Wirtualizacja
Uruchamianie różnych systemów operacyjnych w rożnych maszynach wirtualnych zainstalowanych na jednym fizycznym serwerze to niewątpliwa zaleta płynąca z wirtualizacji. Zwłaszcza, że takie systemy można reinstalować, usuwać, przenosić, kopiować bez wpływu na zainstalowany system na serwerze fizycznym.
Średnio 10 serwerów wirtualnych obsługujących różne aplikacje może z powodzeniem pracować na jednej maszynie fizycznej obsługującej wirtualizację. A co za tym idzie – awaria maszyny fizycznej unieruchamia nie jeden, a dziesięć (wszystkie) systemy wirtualne. Wykorzystanie wirtualizacji w środowisku produkcyjnym wymaga więc obniżenia progu awaryjności warstwy sprzętowej.
Wirtualizacja wymaga dużej pojemności pamięci RAM. Przy wyborze serwera dedykowanego do wirtualizacji warto zatem uwzględnić jego możliwości dotyczące obsługi maksymalnej pojemności pamięci RAM.
Dodatkowe koszty wirtualizacji to często zakup dodatkowego oprogramowania, które pozwoli na monitorowanie maszyn wirtualnych oraz kontrolę cyklu życia aplikacji instalowanych na wirtualnych maszynach.
Środowiska zwirtualizowane są trudniejsze w kontroli dostępu do danych i zapewnianiu bezpieczeństwa. Trudniej jest tutaj polegać na standardowych, zewnętrznych mechanizmach kontroli (działających w warstwie sieciowej). Także fizyczny dostęp do jednej platformy hardware (serwera) naraża na nieautoryzowany dostęp do wszystkich wirtualizowanych systemów.

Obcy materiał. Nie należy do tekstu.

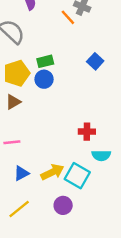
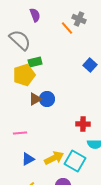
green rectangle: (45, 61) -> (35, 62), moved
blue circle: (44, 79) -> (47, 99), moved
brown triangle: (13, 102) -> (35, 99), moved

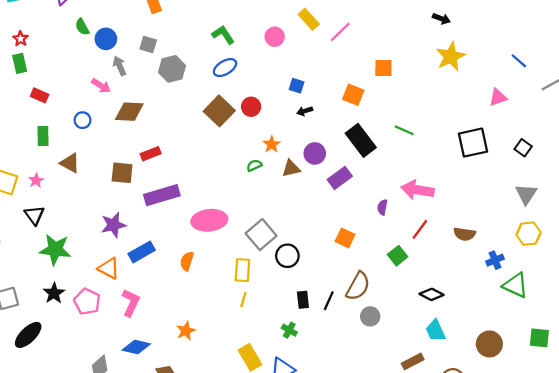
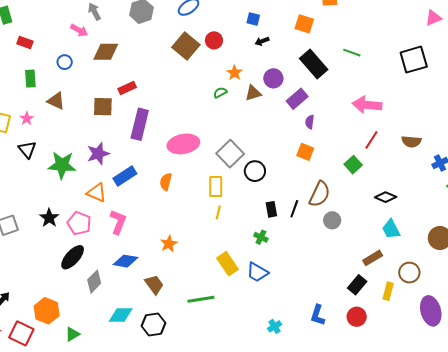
purple rectangle: (162, 195) -> (140, 124), turned -56
purple semicircle: (382, 207) -> (310, 122), moved
green star: (55, 249) -> (62, 165), moved
black ellipse: (28, 335) -> (73, 257), moved

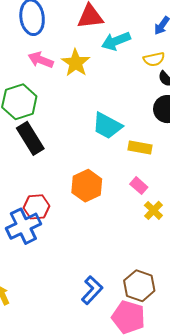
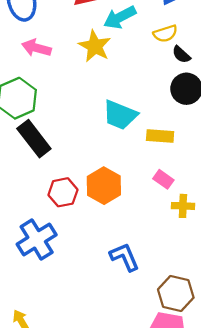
yellow star: (76, 63) -> (95, 46), moved
red hexagon: (37, 207) -> (63, 192), moved
yellow cross: (153, 210) -> (183, 206), turned -36
blue L-shape: (92, 290) -> (125, 257), moved, turned -60

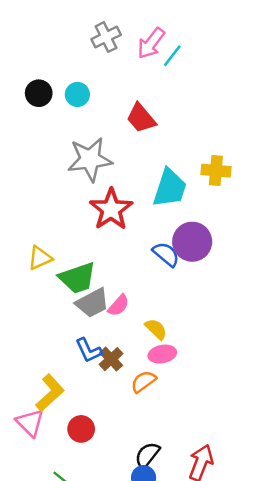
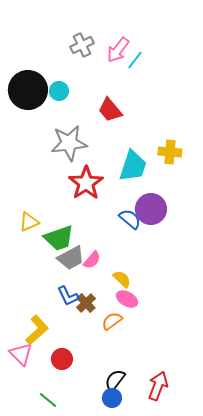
black circle: (39, 93) -> (28, 90), size x1.8
pink ellipse: (162, 354) -> (127, 299), turned 40

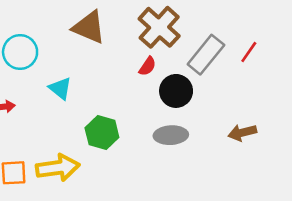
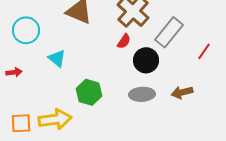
red line: (249, 52) -> (204, 51), moved
brown arrow: (242, 133) -> (182, 92), moved

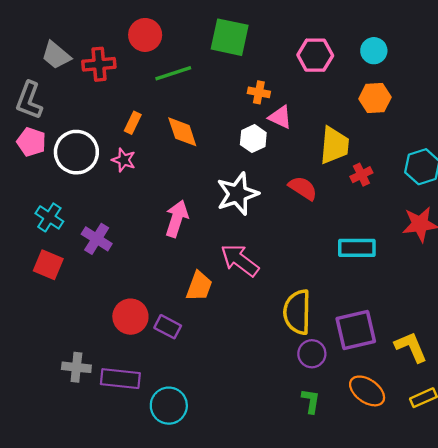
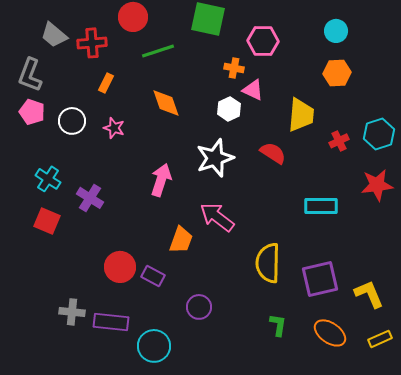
pink hexagon: (315, 55) -> (263, 41), moved
orange rectangle: (133, 123) -> (106, 83), moved
white circle: (76, 152) -> (72, 121), size x0.7
red cross: (361, 175) -> (339, 141), moved
purple circle: (312, 354) -> (199, 307), moved
green L-shape: (311, 401) -> (278, 325), moved

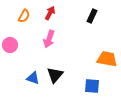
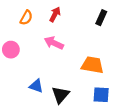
pink arrow: (49, 39) -> (54, 43), turned 96
orange trapezoid: (107, 59) -> (92, 65), moved
black triangle: (55, 75) -> (60, 95), moved

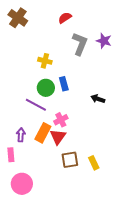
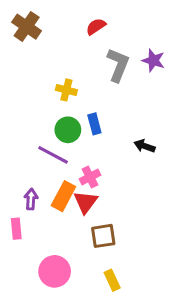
yellow rectangle: (94, 163) -> (112, 280), moved
pink circle: (22, 184) -> (55, 271), moved

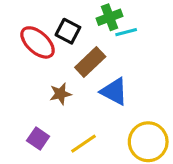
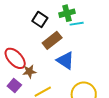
red ellipse: (38, 42) -> (15, 58), moved
brown star: (60, 94) -> (29, 71), moved

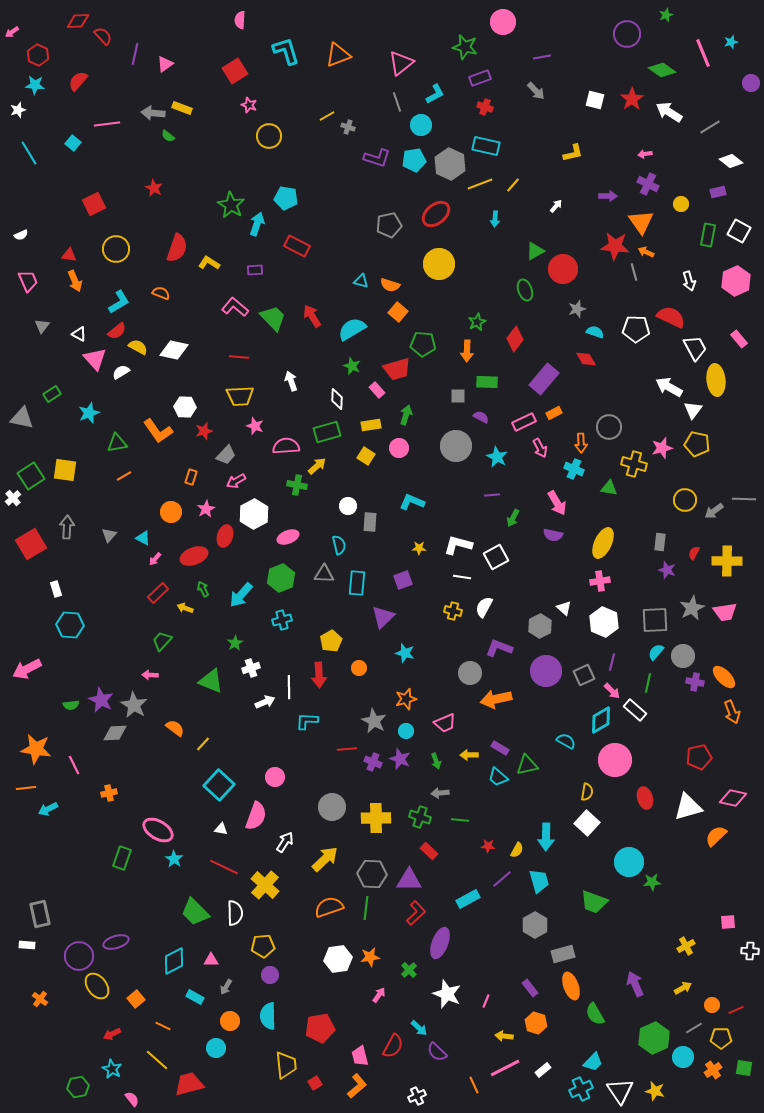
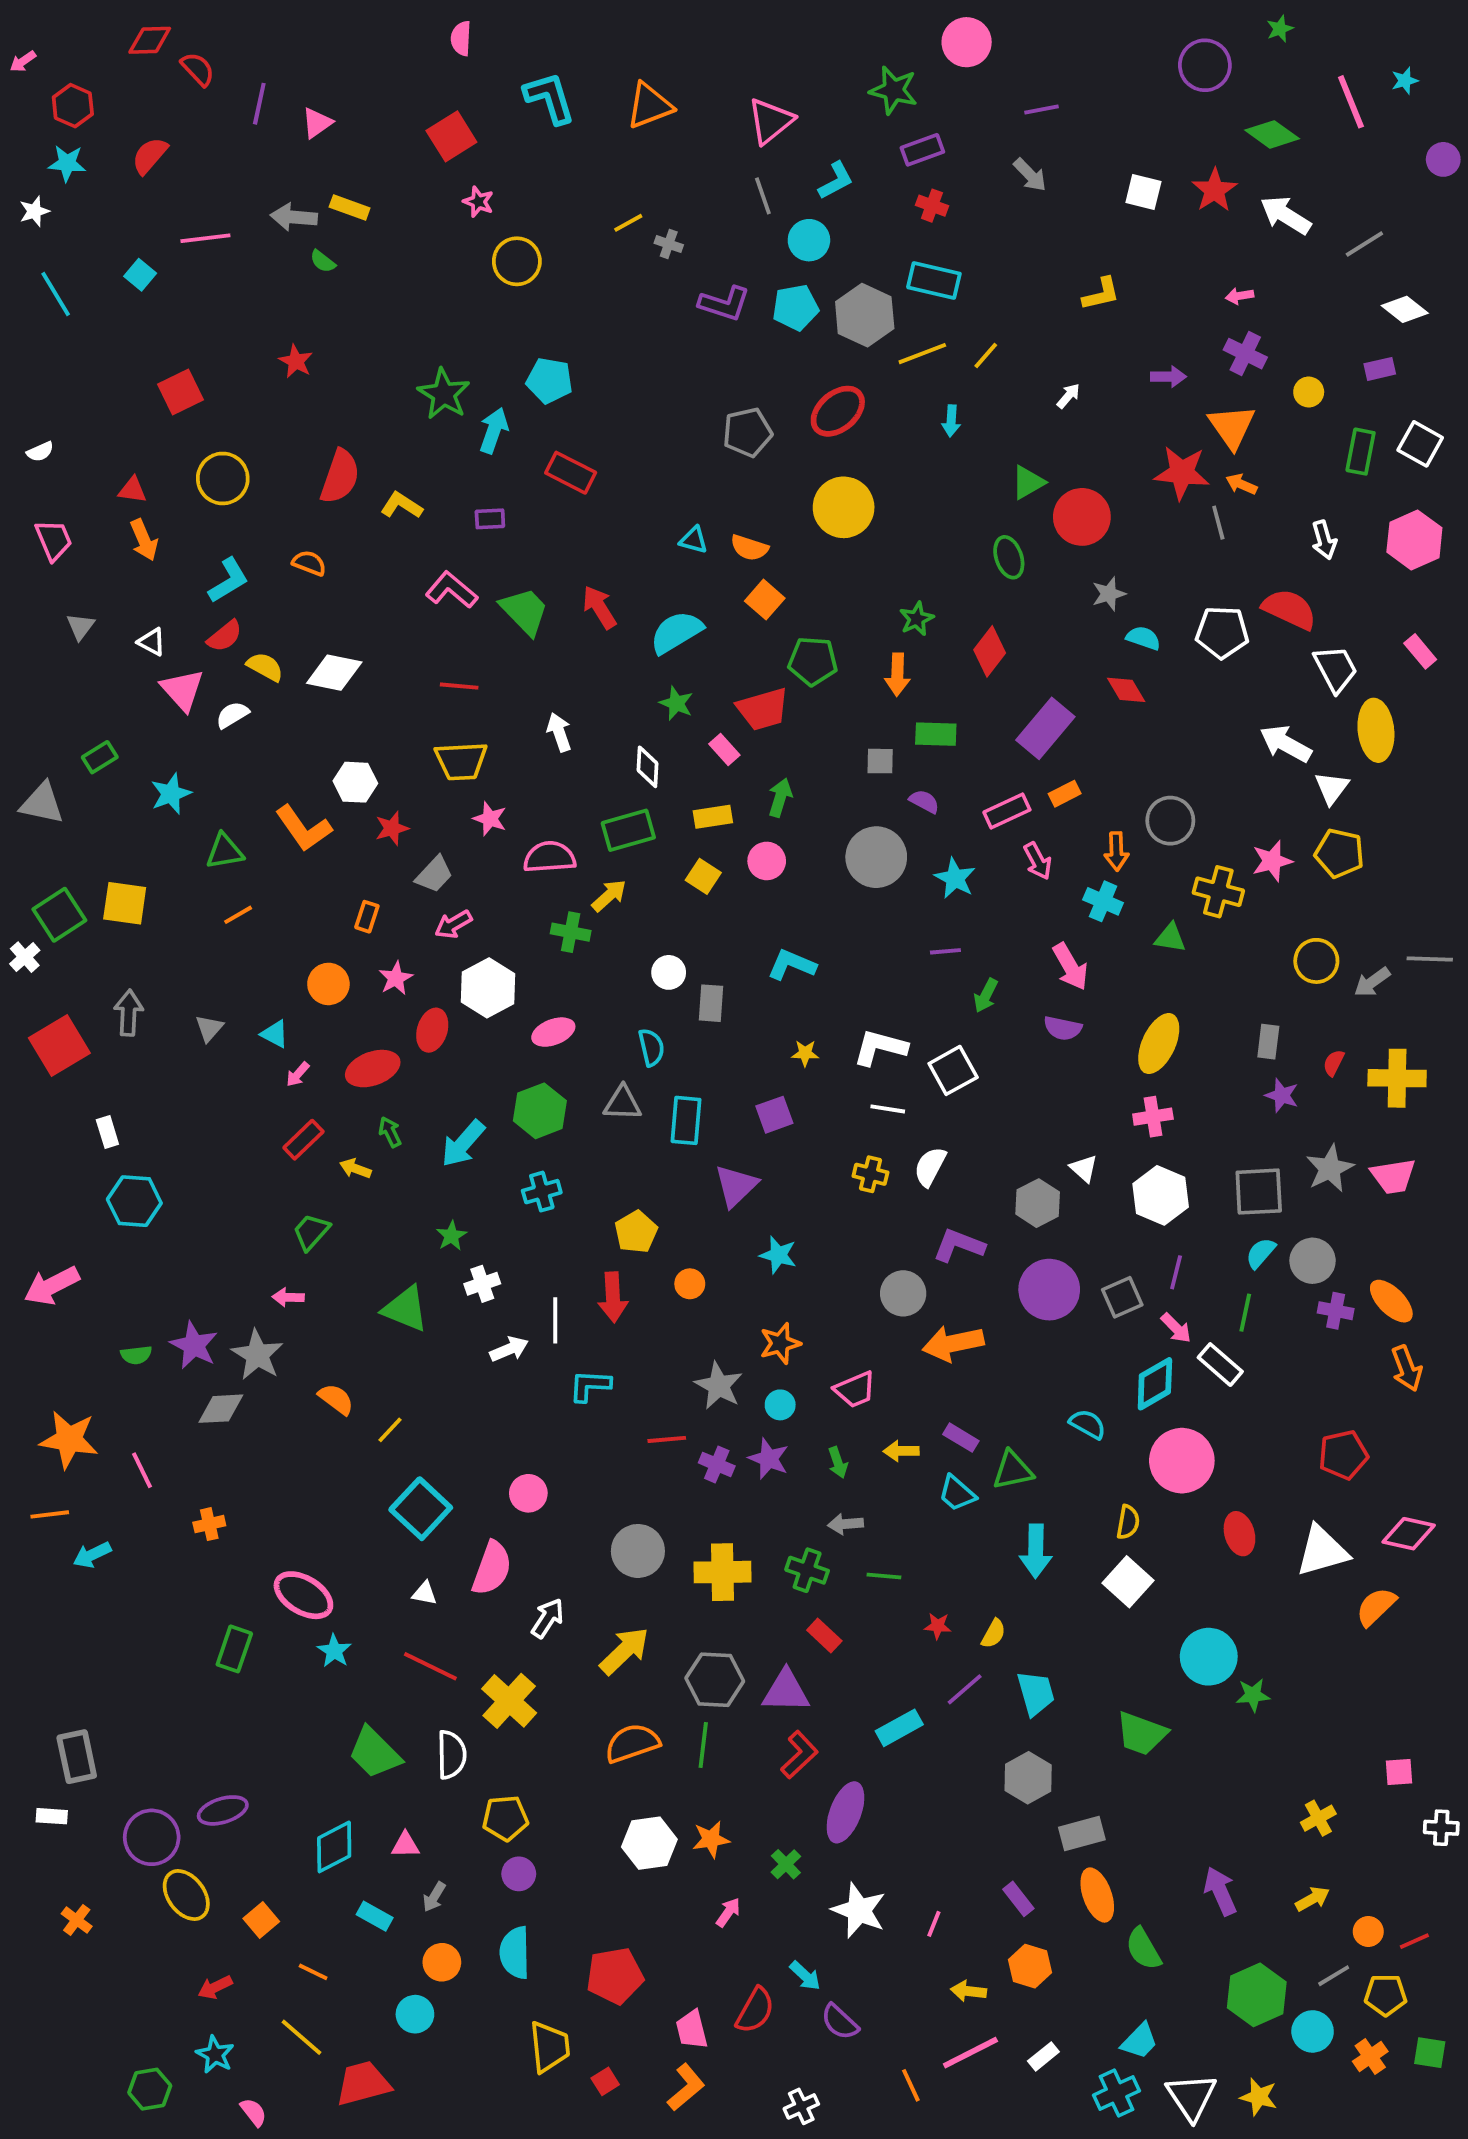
cyan arrow: (546, 837) -> (1036, 1551), moved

Tworzenie kopi zapasowych maszyn wirtualnych to wyzwanie. Przeważnie bowiem wymaga zakupu i wdrożenia efektywnie działającego w środowisku wirtualnym oprogramowania. Ale to nie jedyny problem, jaki może się pojawić w związku z backupem. Trzeba mieć na uwadze także zasoby fizycznego serwera, które mogą zostać wyczerpane podczas robienia kopii zapasowych z kilku maszyn wirtualnych.